Shot prior to the release of Titanic, Hideous Kinky, a low-budget hippie romance, was Winslet's sole film of 1998. Winslet had rejected offers to play the leading roles in Shakespeare in Love (1998) and Anna and the King (1999) in favour of the role of a young English mother named Julia who moves with her daughters from London to Morocco hoping to start a new life. The film garnered generally mixed reviews and received only limited distribution, resulting in a worldwide gross of US$5 million ($6.6 million).Despite the success of Titanic, the next film Winslet opted to star in was Holy Smoke! (1999), featuring Harvey Keitel, another low-budget project—much to the chagrin of her agents, who felt "miserable" about her preference of arthouse movies.Feeling pressured, Winslet has said she "never saw Titanic as a springboard for bigger films or bigger pay cheques", knowing that "it could have been that, but would have destroyed [her]." The same year, she voiced Brigid in the computer animated film Faeries.

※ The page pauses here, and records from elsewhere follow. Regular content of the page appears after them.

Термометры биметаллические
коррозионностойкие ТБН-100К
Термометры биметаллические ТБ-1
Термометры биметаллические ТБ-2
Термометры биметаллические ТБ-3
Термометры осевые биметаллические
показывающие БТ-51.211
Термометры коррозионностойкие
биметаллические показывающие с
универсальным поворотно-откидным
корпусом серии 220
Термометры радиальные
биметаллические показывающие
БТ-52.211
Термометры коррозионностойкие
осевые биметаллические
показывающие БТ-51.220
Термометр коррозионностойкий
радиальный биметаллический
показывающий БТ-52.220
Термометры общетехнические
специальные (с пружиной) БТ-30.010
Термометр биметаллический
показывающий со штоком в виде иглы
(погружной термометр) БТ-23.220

In 2000, Winslet appeared in the period piece Quills with Geoffrey Rush and Joaquin Phoenix, a film inspired by the life and work of the Marquis de Sade. The actress served as somewhat of a "patron saint" of the film for being the first big name to back it, accepting the role of a chambermaid in the asylum and the courier of The Marquis' manuscripts to the underground publishers. Well-received by critics, the film garnered numerous accolades for Winslet, including nominations for SAG and Satellite Awards.The film was a modest arthouse success, averaging US$27,709 ($35,337) per screen its debut weekend, and eventually grossing US$18 million ($23 million) internationally.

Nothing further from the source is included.